PROVIDENCE, R.I. -- The state's troubled Economic Development Corporation has been unable, over a two-week period, to account for how much, if anything, it paid the nation's top-bond rating agencies -- including Moody's Investors Service -- to rate its doomed $75-million investment in 38 Studios and other bonds.
On June 21, The Providence Journal asked both the EDC, a quasi-public agency, and the state controller's office for a detailed accounting of amounts paid Moody's, Standard & Poor's and Fitch Ratings for bond ratings and any "other goods/services'' provided since Jan. 1, 2010. From the EDC, chaired by Governor Chafee, The Journal also requested all related correspondence.
The question arose after Moody's waded into the legislative debate over the first direct payment for the EDC's disastrous investment in retired Red Sox pitcher Curt Schilling's now bankrupt video-game company.
Within hours, the state controller's office responded with a detailed accounting of the $573,413 the state of Rhode Island had paid the three rating services.
That included the $188,720 the state had paid Moody's, since Jan. 1, 2010, to rate for investors the worthiness of more than two dozen bonds issued by a variety of state agencies, from the Department of Transportation to the now-defunct Board of Governors for Higher Education.
On Monday, after 10 business days had elapsed -- and the General Assembly had voted to make the first payment and adjourned for the year -- EDC's senior Communications Manager Melissa Chambers responded.

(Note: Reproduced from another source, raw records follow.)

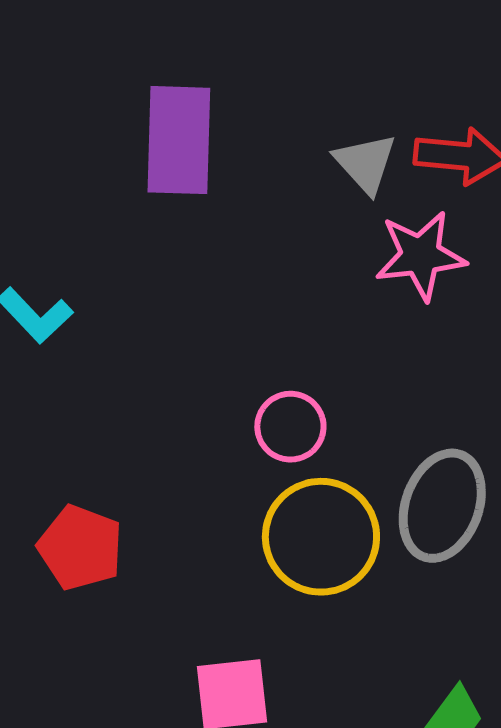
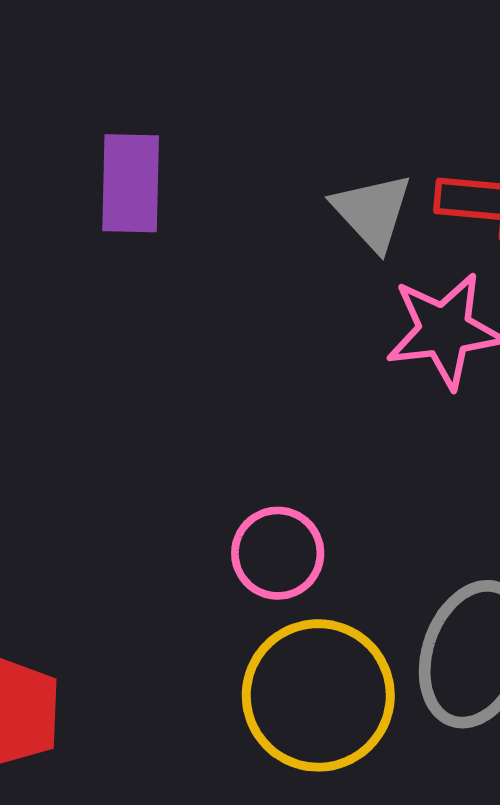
purple rectangle: (179, 140) -> (131, 183), size x0.7

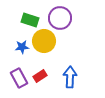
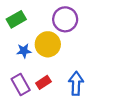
green rectangle: (30, 20) -> (16, 19), moved, turned -48

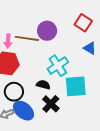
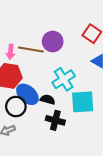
black cross: (51, 104) -> (55, 120), turned -30
blue ellipse: (24, 111) -> (27, 94), moved

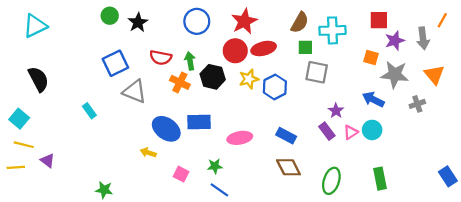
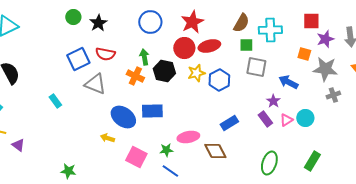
red semicircle: (161, 58) -> (105, 54), moved
blue arrow: (373, 99) -> (288, 82), moved
gray cross: (417, 104) -> (333, 95), moved
blue rectangle: (286, 136) -> (229, 123), turned -60
pink ellipse: (240, 138) -> (188, 137), moved
brown diamond: (288, 167) -> (215, 151), moved
pink square: (181, 174) -> (136, 157), size x1.5
green rectangle: (380, 179) -> (312, 161), turned 42

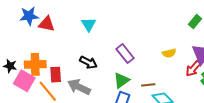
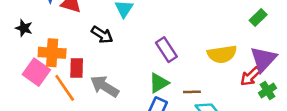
yellow semicircle: (169, 53) -> (222, 54), size x1.6
black arrow: (88, 62) -> (102, 35), moved
black star: (10, 66) -> (24, 28), moved

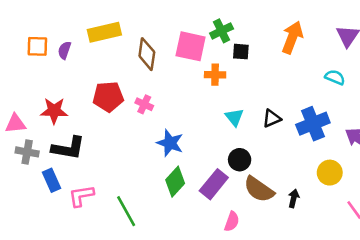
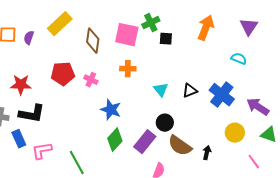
yellow rectangle: (104, 32) -> (60, 24), turned -30
orange cross: (215, 75) -> (128, 69), moved
blue cross: (313, 124) -> (222, 95), turned -30

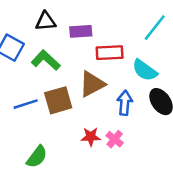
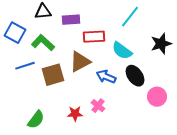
blue arrow: (125, 103) -> (106, 77), turned -72
blue line: (26, 104) -> (25, 66), moved
red star: (91, 137) -> (75, 114), moved

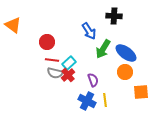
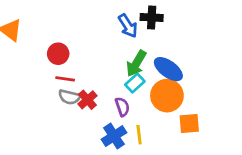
blue arrow: (89, 31) -> (128, 26), moved
cyan rectangle: (69, 63) -> (135, 83), moved
orange circle: (125, 72) -> (167, 96), size x1.5
blue cross: (87, 101) -> (114, 136), turned 30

Her letter said the agency needs the additional 20 business days the state's open-records law allows for "good cause'' to respond. At that point, she said, the EDC would require a $45 payment up front for an estimated four hours of retrieval time at $15 an hour "with the first hour free.''
That would put the potential date for EDC's response to The Journal's June 21 inquiry around Aug. 2.